Dans la revue Optics Convey de l’Optical Culture (OSA), les chercheurs décrivent remark ils ont créé les nouvelles métasurfaces à l’aide de approaches à l’échelle nanométrique inspirées du kirigami, une variante de l’origami qui comprend la coupe ainsi que le pliage. Cela leur a permis de créer de minuscules unités qui se transforment de conceptions 2D en buildings 3D lorsqu’une pressure est appliquée.



« Nous avons pu créer un affichage holographique dynamique à l’aide de notre métasurface reconfigurable », a déclaré Li. « Ces éléments optiques pourraient conduire à de nouveaux styles d’appareils dotés de fonctionnalités optiques multitâches et réinscriptibles. Ils pourraient également être utilisés dans des écrans 3D en temps réel et des projecteurs haute résolution, par exemple. »

Motifs en spirale qui passent de la 2D à la 3D

Pour créer les nouvelles métasurfaces, les chercheurs ont conçu un motif 2D répétitif de deux spirales combinées qui sont gravées dans un nanofilm d’or et suspendues au-dessus de piliers en dioxyde de silicium. Les unités sont disposées dans un réseau carré avec seulement deux microns d’espace entre chacune. Lorsqu’une rigidity est appliquée, les spirales se déforment en raison des forces électrostatiques. Cette transformation, qui est réversible et répétable, peut être utilisée pour moduler dynamiquement les propriétés optiques de la métasurface.

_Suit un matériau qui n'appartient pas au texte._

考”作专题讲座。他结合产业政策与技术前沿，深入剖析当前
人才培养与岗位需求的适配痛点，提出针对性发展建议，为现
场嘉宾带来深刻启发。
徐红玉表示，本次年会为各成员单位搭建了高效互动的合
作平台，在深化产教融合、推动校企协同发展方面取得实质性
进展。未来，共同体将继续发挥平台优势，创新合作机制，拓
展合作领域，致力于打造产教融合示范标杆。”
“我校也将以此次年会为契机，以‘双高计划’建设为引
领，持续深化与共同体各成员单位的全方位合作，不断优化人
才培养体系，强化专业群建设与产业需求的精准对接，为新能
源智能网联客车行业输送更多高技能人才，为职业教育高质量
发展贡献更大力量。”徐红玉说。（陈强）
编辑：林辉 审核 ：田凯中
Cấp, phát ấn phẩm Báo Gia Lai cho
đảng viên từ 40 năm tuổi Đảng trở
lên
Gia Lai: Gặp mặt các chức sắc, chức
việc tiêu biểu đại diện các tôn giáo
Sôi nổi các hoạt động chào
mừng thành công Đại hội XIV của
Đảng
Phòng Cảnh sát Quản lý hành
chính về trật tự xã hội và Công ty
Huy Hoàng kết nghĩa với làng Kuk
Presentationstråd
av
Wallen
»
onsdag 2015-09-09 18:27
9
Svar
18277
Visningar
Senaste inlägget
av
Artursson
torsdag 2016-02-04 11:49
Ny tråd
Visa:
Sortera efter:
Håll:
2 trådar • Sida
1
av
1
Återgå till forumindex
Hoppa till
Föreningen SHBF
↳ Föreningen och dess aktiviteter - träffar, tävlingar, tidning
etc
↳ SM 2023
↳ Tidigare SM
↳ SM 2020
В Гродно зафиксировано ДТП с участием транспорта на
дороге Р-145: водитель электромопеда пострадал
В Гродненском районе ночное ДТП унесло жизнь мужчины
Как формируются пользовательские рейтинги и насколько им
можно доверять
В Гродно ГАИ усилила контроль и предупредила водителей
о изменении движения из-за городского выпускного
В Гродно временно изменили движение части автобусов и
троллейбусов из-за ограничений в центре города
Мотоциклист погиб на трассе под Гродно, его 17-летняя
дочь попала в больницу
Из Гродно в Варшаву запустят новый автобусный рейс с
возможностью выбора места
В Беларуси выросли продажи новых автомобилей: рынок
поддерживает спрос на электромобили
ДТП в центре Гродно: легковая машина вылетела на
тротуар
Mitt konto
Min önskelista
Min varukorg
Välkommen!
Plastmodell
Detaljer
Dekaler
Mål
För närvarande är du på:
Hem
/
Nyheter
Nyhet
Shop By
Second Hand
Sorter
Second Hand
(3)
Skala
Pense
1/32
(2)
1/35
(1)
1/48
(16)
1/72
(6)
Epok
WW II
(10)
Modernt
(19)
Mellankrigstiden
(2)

Les chercheurs ont utilisé leur nouvelle approche pour créer deux kinds de métasurfaces pour contrôler la lumière pixel par pixel. Une métasurface utilisait la même stress pour déformer chaque unité, mais comportait des spirales avec des motifs structurels qui variaient pour créer différentes hauteurs de déformation. La deuxième métasurface a utilisé différentes tensions appliquées à chaque unité pour obtenir des hauteurs de déformation différentes pour des unités ayant des motifs structurels identiques.

Comme démonstration de preuve de concept, les chercheurs ont utilisé ces métasurfaces pour démontrer le contrôle du faisceau et pour faire un affichage holographique. « Nous avons pu reconstruire des images à partir de la métasurface en contrôlant simplement la polarisation de tension, prouvant la faisabilité de notre schéma pour une modulation efficace de la lumière », a déclaré Li.

Les chercheurs prévoient d’explorer des stratégies pouvant être utilisées pour obtenir un contrôle de tension pixelisé, telles que la méthode d’adressage multiligne utilisée pour piloter plusieurs lignes simultanément dans les écrans OLED commerciaux. Pour rendre la technologie furthermore pratique, ils travaillent également à améliorer le rapport sign sur bruit et la qualité de modulation du système de reconfiguration.